All capillary blood samples were analysed by SYSMEX XN-9000 haematology automatic analyser (Sysmex Corporation, Kobe, Japan) in the pre-dilution mode (dilution ratio, complete blood: PK dilution = 1:6) to measure PLT (× 10⁹/L) and related parameters, including mean platelet volume (MPV, fL), plateletcrit level (PCT, %), platelet size distribution width (PDW, fL) and platelet large cell ratio (P-LCR, %). As listed in Kaito et al. [16] for the detection principle of platelet parameters, MPV was calculated by a formula (PCT / PLT × 10⁴), and PDW and P-LCR were analysed from a histogram of platelet size distribution. Quality controls were run during every shift.

Data management and analyses were performed using SPSS 25.0 software (SPSS Inc., Chicago, USA). The data distribution was evaluated using Q-Q plots, histograms and Shapiro-Wilk test. We built Box plot (with Tukey variation) to identify the outliers using GraphPad Prism 8.2.1 (GraphPad software, La Jolla, CA, USA). An outlier was defined as a value < Q₁–1.5 × IQR (Q₁: 25th percentiles, IQR: interquartile range), or > Q₃ + 1.5 × IQR (Q₃: 75th percentiles). Quantitative data were expressed as either mean (± standard deviation, SD) for normally distributed data or median (IQR) for data not normally distributed. RIs for platelet parameters were defined by an interval of 2.5th – 97.5th percentiles. We performed Student’s t-test or Mann-Whitney U test as appropriate in order to evaluate influence of sex on platelet parameters. Pearson’s or Spearman’s correlation coefficients was performed as appropriate to evaluate correlations between platelet parameters and correlation factors. Two-tailed P values of less than 0.05 were set as statistical significance.

Totally 594 neonates were enrolled in present study. Demographic data are shown in Table 1. Several values were identified as outliers in platelet parameters and we excluded cases test-by-test in data analyses (see Fig. 1). Except for PLT, other platelet indices were not normally distributed. RIs for platelet parameters represent the central 95 % out of all data (Table 2). As a result, capillary blood RI of PLT ranged from 152 to 464 (× 10⁹/L).

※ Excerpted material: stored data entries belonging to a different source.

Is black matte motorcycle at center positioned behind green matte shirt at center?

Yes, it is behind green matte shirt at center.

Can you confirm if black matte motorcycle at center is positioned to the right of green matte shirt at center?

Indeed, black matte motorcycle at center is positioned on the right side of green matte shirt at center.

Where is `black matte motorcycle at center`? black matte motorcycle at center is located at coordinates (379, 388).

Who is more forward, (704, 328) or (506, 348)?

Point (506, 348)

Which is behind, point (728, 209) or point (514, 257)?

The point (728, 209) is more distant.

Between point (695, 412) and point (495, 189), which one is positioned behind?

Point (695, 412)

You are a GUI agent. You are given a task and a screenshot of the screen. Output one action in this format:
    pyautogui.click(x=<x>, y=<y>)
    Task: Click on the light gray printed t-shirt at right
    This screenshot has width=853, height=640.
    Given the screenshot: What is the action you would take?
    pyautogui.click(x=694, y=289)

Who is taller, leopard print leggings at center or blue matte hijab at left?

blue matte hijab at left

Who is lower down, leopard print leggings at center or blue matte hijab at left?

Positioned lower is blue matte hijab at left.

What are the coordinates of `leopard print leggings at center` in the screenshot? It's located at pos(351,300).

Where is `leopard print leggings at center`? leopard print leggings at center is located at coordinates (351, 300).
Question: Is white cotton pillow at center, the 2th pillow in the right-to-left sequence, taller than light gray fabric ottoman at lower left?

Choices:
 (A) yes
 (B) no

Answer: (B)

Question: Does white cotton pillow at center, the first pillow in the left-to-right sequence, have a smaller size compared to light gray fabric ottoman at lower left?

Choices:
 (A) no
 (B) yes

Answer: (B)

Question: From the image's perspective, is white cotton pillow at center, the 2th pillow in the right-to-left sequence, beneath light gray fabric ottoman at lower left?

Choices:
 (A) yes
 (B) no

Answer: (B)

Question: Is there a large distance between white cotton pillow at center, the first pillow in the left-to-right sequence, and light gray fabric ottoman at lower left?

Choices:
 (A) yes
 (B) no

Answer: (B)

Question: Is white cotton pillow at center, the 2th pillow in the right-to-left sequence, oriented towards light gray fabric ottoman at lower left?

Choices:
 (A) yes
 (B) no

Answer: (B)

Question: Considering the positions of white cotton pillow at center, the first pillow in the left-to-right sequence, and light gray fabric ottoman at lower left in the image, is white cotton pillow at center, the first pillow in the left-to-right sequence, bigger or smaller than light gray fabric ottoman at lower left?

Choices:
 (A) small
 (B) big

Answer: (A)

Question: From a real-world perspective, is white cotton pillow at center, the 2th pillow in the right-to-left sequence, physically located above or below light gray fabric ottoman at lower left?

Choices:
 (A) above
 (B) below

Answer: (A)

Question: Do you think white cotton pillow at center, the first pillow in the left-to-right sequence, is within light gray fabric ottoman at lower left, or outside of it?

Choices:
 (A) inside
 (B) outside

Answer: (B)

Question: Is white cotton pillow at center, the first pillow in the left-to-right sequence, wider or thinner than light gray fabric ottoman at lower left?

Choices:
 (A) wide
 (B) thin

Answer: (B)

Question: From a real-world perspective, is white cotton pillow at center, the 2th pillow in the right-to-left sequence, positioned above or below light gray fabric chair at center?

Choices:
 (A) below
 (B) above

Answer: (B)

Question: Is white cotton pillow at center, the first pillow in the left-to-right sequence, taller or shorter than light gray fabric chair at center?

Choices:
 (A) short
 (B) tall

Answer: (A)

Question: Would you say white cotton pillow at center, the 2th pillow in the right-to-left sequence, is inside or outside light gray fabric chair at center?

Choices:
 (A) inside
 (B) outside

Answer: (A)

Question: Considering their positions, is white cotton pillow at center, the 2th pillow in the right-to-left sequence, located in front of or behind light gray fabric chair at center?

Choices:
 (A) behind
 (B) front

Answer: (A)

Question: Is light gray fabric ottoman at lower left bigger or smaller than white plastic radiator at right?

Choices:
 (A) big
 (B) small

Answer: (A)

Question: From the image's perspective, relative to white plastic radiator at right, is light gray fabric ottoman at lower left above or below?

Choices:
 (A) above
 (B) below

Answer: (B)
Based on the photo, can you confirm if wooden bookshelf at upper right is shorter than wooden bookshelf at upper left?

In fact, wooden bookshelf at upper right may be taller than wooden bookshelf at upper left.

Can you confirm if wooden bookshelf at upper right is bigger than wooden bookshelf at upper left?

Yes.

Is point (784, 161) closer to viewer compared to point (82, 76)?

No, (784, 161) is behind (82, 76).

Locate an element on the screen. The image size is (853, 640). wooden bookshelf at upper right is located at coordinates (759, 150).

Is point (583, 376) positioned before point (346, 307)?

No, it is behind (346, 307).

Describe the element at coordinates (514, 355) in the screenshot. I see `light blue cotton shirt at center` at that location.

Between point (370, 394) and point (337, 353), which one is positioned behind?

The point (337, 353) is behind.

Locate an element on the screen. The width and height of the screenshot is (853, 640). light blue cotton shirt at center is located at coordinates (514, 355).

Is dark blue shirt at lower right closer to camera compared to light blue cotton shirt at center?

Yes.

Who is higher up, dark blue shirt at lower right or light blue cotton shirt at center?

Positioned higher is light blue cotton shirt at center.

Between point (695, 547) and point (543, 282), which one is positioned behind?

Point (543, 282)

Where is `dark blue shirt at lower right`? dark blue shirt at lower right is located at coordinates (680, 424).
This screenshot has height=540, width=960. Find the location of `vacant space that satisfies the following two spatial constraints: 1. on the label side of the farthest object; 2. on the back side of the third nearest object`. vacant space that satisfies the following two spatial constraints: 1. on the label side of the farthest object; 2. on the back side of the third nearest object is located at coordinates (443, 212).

Female neonates had higher capillary blood PLT values (310 (±77) × 10⁹/L) than male neonates (299 (±77) × 10⁹/L) but this difference was not statistically significant (p-value = 0.082). Expectedly, other platelet parameters were not significantly affected by sex (all p-values > 0.05) (Table 2). In order to evaluate correlations between platelet parameters and gestational age (259 to 293 days of gestation) and postnatal age (12 to 81 h old), we performed Pearson’s correlation coefficient in PLT and Spearman’s correlation coefficient in platelet indices (Table 3). Significant negative correlations between gestational age and platelet parameters were observed (p-value < 0.05). However, in view of the low coefficients of correlation in PLT and PDW across gestational age, a biologic relationship between them is likely absent. Moreover, correlations between postnatal age and platelet parameters (except for PCT) were significant but very mild as all of absolute values of correlation coefficients were below 0.2.